Secondo quanto si apprende sul National Catholic Registerche ha riportato tutti i dettagli, la "crociata" è centrata su un invito preciso: ai cattolici di tutto il mondo è stato chiesto di pregare il Rosario e di digiunare almeno un giorno ogni sette. Il periodo in cui questa condotta dovrebbe essere tenuta termina pochi giorni prima dell'inizio del Sinodo sull'Amazzonia, cioè il 3 di ottobre. Il Sinodo, invece, è previsto per il 6 dello stesso mese, il giorno successivo al concistoro tramite cui dieci nuovi consacrati verranno creati cardinali. Ma quali sono i punti sollevati dal cardinal Raymond Leo Burke e dal vescovo Athanasius Schneider? Anzitutto viene attenzionata la questione del "panteismo implicito". C'è il timore, insomma, che certo spiritismo indigeno possa contribuire a rendere astratto quello che deve rimanere sul piano della reificazione, cioè la natura. L'ecologia integrale non ha il placet di questi alti-ecclesiastici. Vale più o meno la stessa considerazione in relazione a un altro aspetto dell'Instumentum Laboris, quello che premia le visioni indigene della religione quali"fonti di rivelazione divina e percorsi alternativi per la salvezza". Anche questo, per i tradizionalisti, va bocciato di netto. Pure perché "gli aborigeni" - e questa è la terza critica - non hanno affatto "ricevuto la rivelazione divina e che la Chiesa cattolica in Amazzonia". E la Chiesa cattolica si trova ancora nella necessità di dover evangelizzare quei popoli.

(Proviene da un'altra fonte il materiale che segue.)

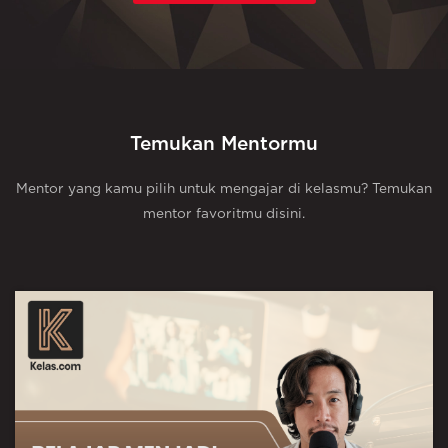
Temukan Mentormu
Mentor yang kamu pilih untuk mengajar di kelasmu? Temukan
mentor favoritmu disini.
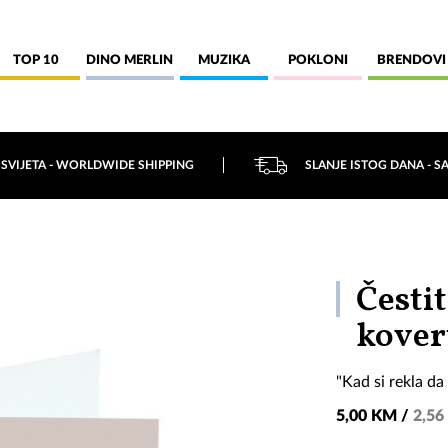
TOP 10
DINO MERLIN
MUZIKA
POKLONI
BRENDOVI
 SVIJETA - WORLDWIDE SHIPPING
SLANJE ISTOG DANA - S
Čestit
kove
"Kad si rekla da
5,00 KM /
2,56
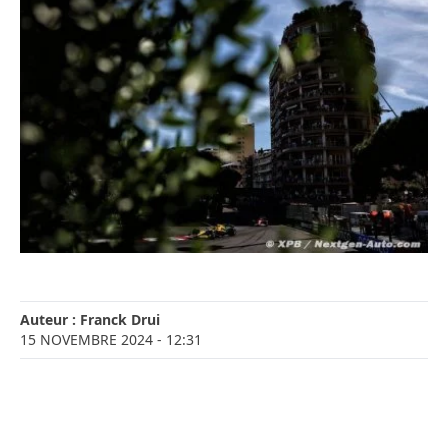
Auteur :
Franck Drui
15 NOVEMBRE 2024
- 12:31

Veniamo dunque allo scrupolo più spinoso: quello che cassa di netto due ipotesi. La prima, quella di far sì che laici di chiara fede celebrino le messe al posto dei consacrati, è da escludere a priori per Burke e Schneider. Così come non bisognerebbe neppure proporre l'istituzione di una forma di diaconato valevole per il sesso femminile. Per il duo non può esistere quindi un"adattamento dei ministeri ordinati cattolici alle consuetudini ancestrali degli aborigeni". Niente "viri probati" e nessuna donna sacerdotessa, per farla breve. Il quinto ammonimento è tutto sull'ideologia ambientalista: l'essere umano non può essere subordinato all'ecologia, asseriscono in sintesi, mentre l'ultimo passaggio è basato sulle conseguenze socio-economiche che l'adozione del mantra ecologista comporterebbe in termini filosofico-dottrinali.
Come premesso, insomma, non si tratta di dubbi, ma di un'esposizione calibrata su quelli che per Burke e Schneider, e magari anche per altri tradizionalisti che si aggiungeranno in queste settimane, sono svarioni dottrinali. C'è da dire, per completezza, che l'Instrumentum Laboris è appunto uno strumento, che è stato stilato dal Consiglio che si riunisce prima del summit tra gli episcopati e che può essere modificato nel corso del Sinodo.